The removal of dissolved iron by oxygen was a key control on marine Ca-carbonate precipitation during the Archean, but many details remain poorly resolved. We examined thick carbonate platforms, ∼2.9–2.8 Ga, in the western Superior Province of Canada. Interlayered Fe and Ca-carbonate minerals suggest platform margin precipitation, both as seafloor crusts and in the water column, during mixing of anoxic offshore and oxygenated onshore water masses in dynamic chemoclines. Platform interiors were subject to short-lived influxes of Fe-rich anoxic offshore waters that variously precipitated aragonite, herringbone calcite, Fe-dolomite, and rare siderite.

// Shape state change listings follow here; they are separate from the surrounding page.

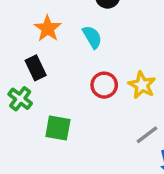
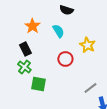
yellow star: (142, 85) -> (87, 45), moved
green cross: (20, 99) -> (24, 67), moved

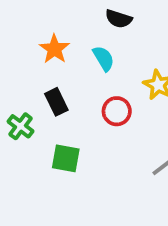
black rectangle: (25, 49) -> (56, 102), moved
green cross: (24, 67) -> (21, 126), moved

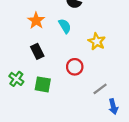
red circle: (117, 111) -> (75, 67), moved
green cross: (21, 126) -> (16, 79), moved

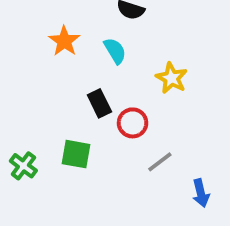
black rectangle: (37, 51) -> (99, 103), moved
green cross: (16, 79) -> (23, 166), moved
gray line: (100, 89) -> (160, 162), moved

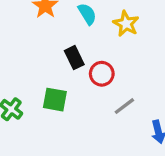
yellow star: (172, 78) -> (126, 24), moved

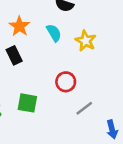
black rectangle: (74, 58) -> (14, 55), moved

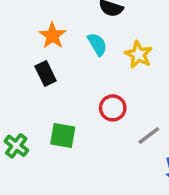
gray line: (84, 108) -> (149, 135), moved

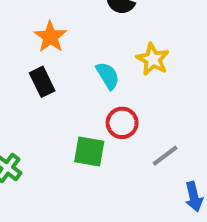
cyan semicircle: (97, 44) -> (108, 76), moved
green square: (63, 135) -> (89, 152), moved

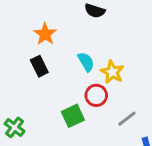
yellow star: (153, 59) -> (112, 72), moved
green square: (89, 152) -> (73, 116), turned -35

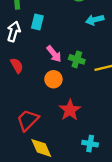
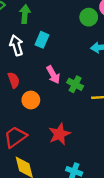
white arrow: (14, 31) -> (16, 45), turned -42
orange circle: (53, 79) -> (31, 100), moved

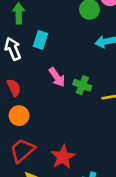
orange circle: (31, 100) -> (19, 116), moved
red star: (59, 134) -> (63, 157), moved

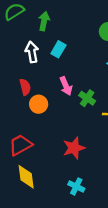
orange circle: (19, 116) -> (39, 104), moved
red star: (63, 157) -> (74, 148), moved

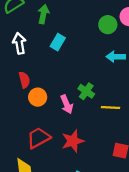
white arrow: (32, 52) -> (19, 43), moved
pink arrow: (66, 86) -> (67, 104), moved
red trapezoid: (20, 145) -> (38, 138), moved

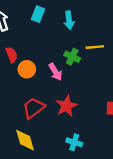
cyan arrow: (116, 57) -> (69, 20), moved, turned -90
yellow line: (110, 107) -> (95, 47), moved

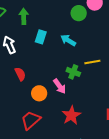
cyan arrow: (69, 20) -> (68, 40), turned 133
orange circle: (27, 69) -> (39, 93), moved
red trapezoid: (33, 108) -> (31, 120), moved

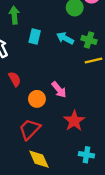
green cross: (73, 72) -> (89, 40), moved

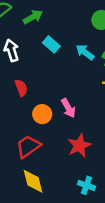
green arrow: (14, 15) -> (33, 17), turned 56
cyan rectangle: (35, 36) -> (51, 44), turned -72

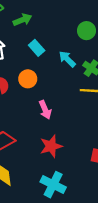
orange circle: (42, 114) -> (28, 79), moved
cyan cross: (86, 185) -> (53, 185), size x1.5

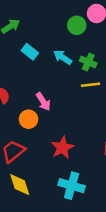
orange circle: (28, 79) -> (29, 119), moved
pink arrow: (45, 110) -> (43, 102), moved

Overall, these observations are consistent with chemical equilibrium analysis assuming three co-existing confluent carbonate water masses: (i) offshore anoxic iron-rich seawater, precipitating Fe-carbonate, (ii) a chemocline mixing zone variously precipitating interlayered aragonite, calcite and Fe oxide, (iii) onshore iron-poor seawater precipitating calcite and aragonite in an ‘Oxygen Oasis’. In this system, Fe2+, at ∼ 3 orders of magnitude lower level, supersedes the effect of Mg2+ on Ca-carbonate mineralogy. Only when sufficient Fe2+ was removed by oxygenation did the relative concentrations of Mg2+ and Ca2+ determine CaCO3 mineralogy. Platform margin chemoclines created by oxygen production likely persisted throughout the Archean.